Regression Interval Calculator Ti83
This guide explains how to calculate regression intervals using your TI-83 calculator. Regression analysis helps determine the relationship between two variables, and calculating intervals provides a range of likely values for future predictions.
What is Regression Analysis?
Regression analysis is a statistical method used to examine the relationship between a dependent variable (Y) and one or more independent variables (X). The most common form is linear regression, which fits a straight line to the data points.
When performing regression on a TI-83 calculator, you'll calculate the line of best fit that minimizes the sum of squared differences between observed and predicted values. This line is defined by the equation:
y = a + bx
Where:
- y = predicted value of the dependent variable
- a = y-intercept
- b = slope of the line
- x = value of the independent variable
The calculator will provide the regression equation, correlation coefficient (r), and standard deviation of the residuals. These values help assess how well the regression line fits the data.
Using the TI-83 Calculator
Entering Data
Before performing regression, you need to enter your data into the calculator's lists. Here's how:
- Press STAT then EDIT to access the list editor
- Enter your independent variable (X) values in L1
- Enter your dependent variable (Y) values in L2
- Make sure both lists contain the same number of data points
Performing Regression
To calculate the regression line:
- Press STAT then CALC
- Select option 4: LinReg(ax+b)
- Enter L1 for Xlist and L2 for Ylist
- Press ENTER to calculate
The calculator will display the regression equation in the form y = a + bx.
Calculating Intervals
To find prediction intervals for future values:
- Press STAT then TESTS
- Select option A: LinRegTInt
- Enter your desired confidence level (e.g., 95 for 95%)

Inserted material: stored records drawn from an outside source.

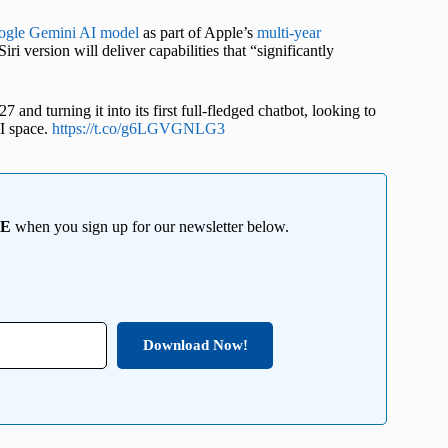
ogle Gemini AI model
as part of Apple’s
multi-year
ri version will deliver capabilities that “significantly
d turning it into its first full-fledged chatbot, looking to
I space.
https://t.co/g6LGVGNLG3
EE
when you sign up for our newsletter below.
Download Now!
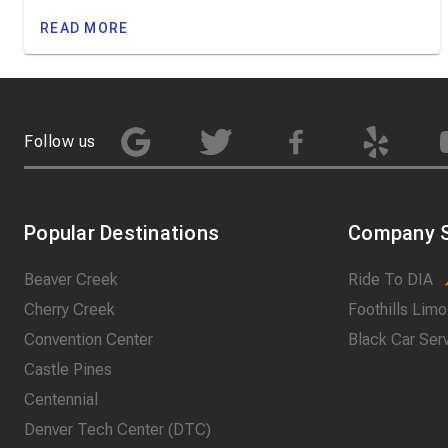
READ MORE
Follow us
Popular Destinations
Company S
Beaver Creek
Ride To DIA
Cherry Creek
Foothills Limo
Convention Center
Black Car Ser
Castle Pines
Centennial
Denver Tech Center (DTC)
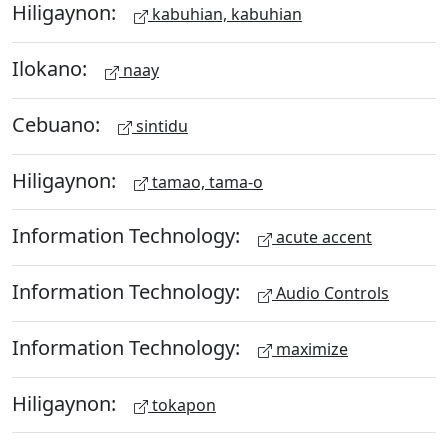
Hiligaynon:
kabuhian, kabuhian
Ilokano:
naay
Cebuano:
sintidu
Hiligaynon:
tamao, tama-o
Information Technology:
acute accent
Information Technology:
Audio Controls
Information Technology:
maximize
Hiligaynon:
tokapon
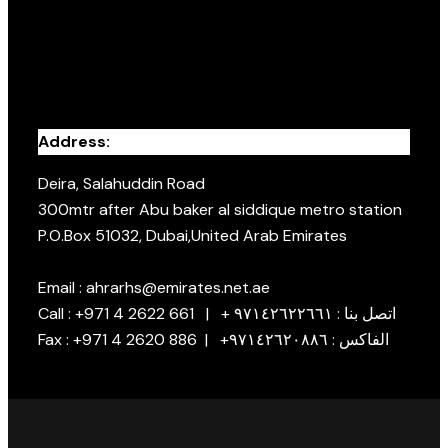
Address:
Deira, Salahuddin Road
300mtr after Abu baker al siddique metro station
P.O.Box 51032, Dubai,United Arab Emirates
Email : ahrarhs@emirates.net.ae
Call : +971 4 2622 661 | + اتصل بنا : ٩٧١٤٢٦٢٢٦٦١
Fax : +971 4 2620 886 | +الفاكس : ٩٧١٤٢٦٢٠٨٨٦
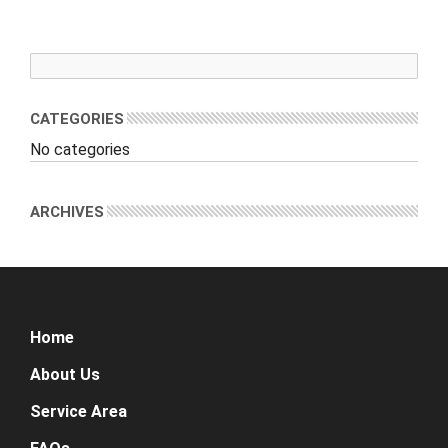
CATEGORIES
No categories
ARCHIVES
Home
About Us
Service Area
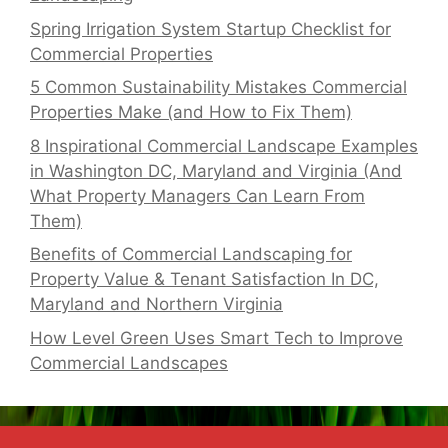
Spring Irrigation System Startup Checklist for
Commercial Properties
5 Common Sustainability Mistakes Commercial
Properties Make (and How to Fix Them)
8 Inspirational Commercial Landscape Examples
in Washington DC, Maryland and Virginia (And
What Property Managers Can Learn From
Them)
Benefits of Commercial Landscaping for
Property Value & Tenant Satisfaction In DC,
Maryland and Northern Virginia
How Level Green Uses Smart Tech to Improve
Commercial Landscapes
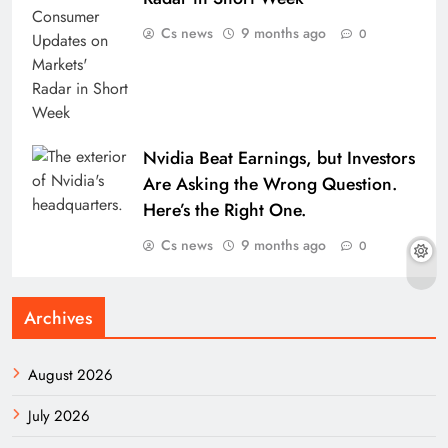
Cs news
9 months ago
0
Nvidia Beat Earnings, but Investors
Are Asking the Wrong Question.
Here’s the Right One.
Cs news
9 months ago
0
Archives
August 2026
July 2026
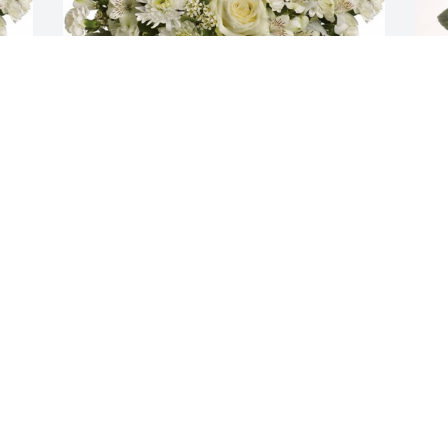
Divine peace bouquet was purchased 
G
for the family of Aaron Deon Thomas 
t
Green by Destini Sanders.  You are truly 
b
loved Aaron! Fly High Nephew! May God 
B
continue to watch over your family! 
J
From Aunt Destini and the Sanders 
a
FamilyDestini Sanders
b
h
DESTINI SANDERS
a
Aug 18, 2020
S
a
K
B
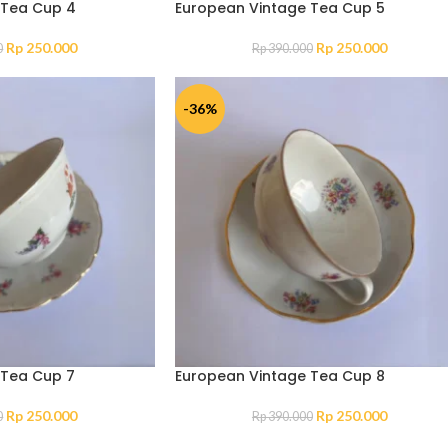
 Tea Cup 4
European Vintage Tea Cup 5
Rp
250.000
Rp
250.000
0
Rp
390.000
-36%
 Tea Cup 7
European Vintage Tea Cup 8
Rp
250.000
Rp
250.000
0
Rp
390.000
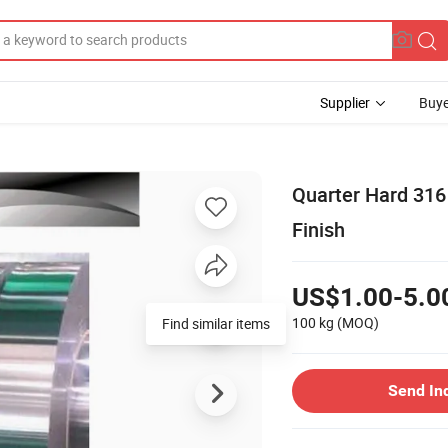
Supplier
Buye
Quarter Hard 316 
Finish
US$1.00-5.0
100 kg
(MOQ)
Find similar items
Send In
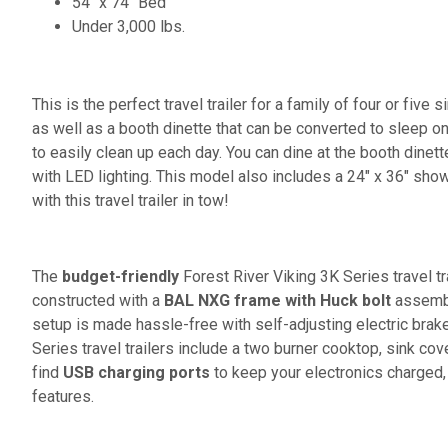
54" x 74" Bed
Under 3,000 lbs.
This is the perfect travel trailer for a family of four or five s
as well as a booth dinette that can be converted to sleep o
to easily clean up each day. You can dine at the booth dinett
with LED lighting. This model also includes a 24" x 36" show
with this travel trailer in tow!
The
budget-friendly
Forest River Viking 3K Series travel t
constructed with a
BAL NXG frame with Huck bolt
assembly
setup is made hassle-free with self-adjusting electric brak
Series travel trailers include a two burner cooktop, sink cov
find
USB charging ports
to keep your electronics charged,
features.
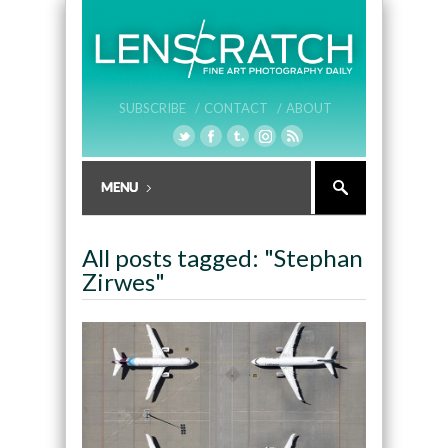
SUBSCRIBE /
CONTACT /
ABOUT
All posts tagged: "Stephan
Zirwes"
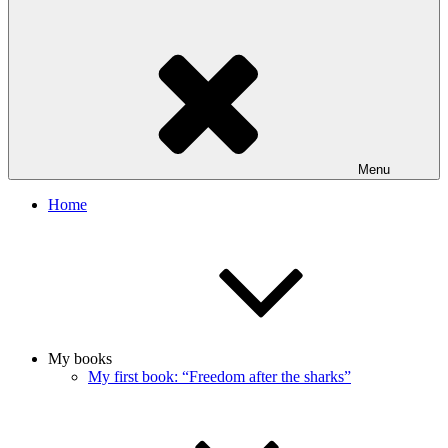
Menu
Home
My books
My first book: “Freedom after the sharks”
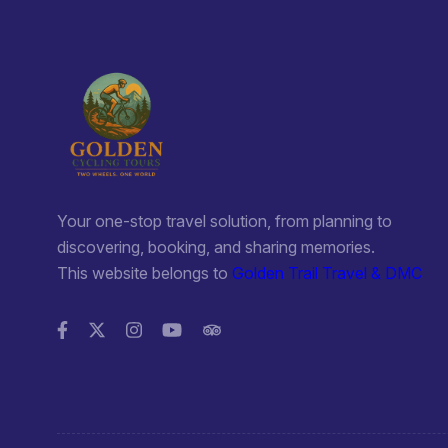
Your one-stop travel solution, from planning to
discovering, booking, and sharing memories.
This website belongs to
Golden Trail Travel & DMC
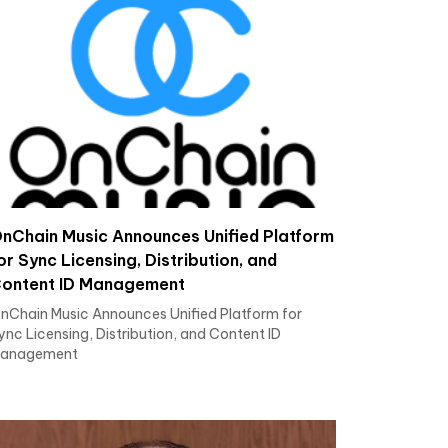
nChain Music Announces Unified Platform
or Sync Licensing, Distribution, and
ontent ID Management
nChain Music Announces Unified Platform for
ync Licensing, Distribution, and Content ID
anagement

- Enter the x-value for which you want the interval
- Press ENTER to calculate
The calculator will display the lower and upper bounds of the prediction interval.
Regression Formula
The regression line is calculated using these formulas:
Slope (b):
b = Σ[(x - x̄)(y - ȳ)] / Σ(x - x̄)²
Y-intercept (a):
a = ȳ - b * x̄
Where:
- x̄ = mean of x values
- ȳ = mean of y values
The prediction interval formula is more complex and involves the standard error of the estimate and the critical value from the t-distribution.
Worked Example
Let's calculate a regression line for the following data:
| X (Hours Studied) | Y (Exam Score) |
|---|---|
| 2 | 65 |
| 4 | 75 |
| 6 | 85 |
| 8 | 90 |
Using the TI-83 calculator, we find the regression equation is:
y = 55 + 7.5x
This means for every additional hour studied, the exam score increases by 7.5 points. If a student studies 5 hours, we would predict an exam score of:
y = 55 + 7.5(5) = 92.5
Calculating a 95% prediction interval for 5 hours of study might show a range of 85 to 100, indicating the model is reasonably accurate for this prediction.
FAQ
What does the regression equation tell me?
The regression equation shows the relationship between your variables. The slope tells you how much the dependent variable changes for each unit change in the independent variable, while the y-intercept shows the predicted value when the independent variable is zero.
How do I know if my regression line is good?
A good regression line has a high correlation coefficient (close to 1 or -1) and a small standard deviation of the residuals. You can also visually inspect the scatterplot to see if the points generally follow the line.
What's the difference between a prediction interval and a confidence interval?
A prediction interval estimates where future individual values will fall, while a confidence interval estimates where the mean of future values will be. Prediction intervals are always wider because they account for both the regression line's uncertainty and the natural variation in the data.
Can I use regression for non-linear relationships?
Linear regression assumes a straight-line relationship. For non-linear relationships, you would need to use polynomial regression or other techniques available on more advanced calculators like the TI-84.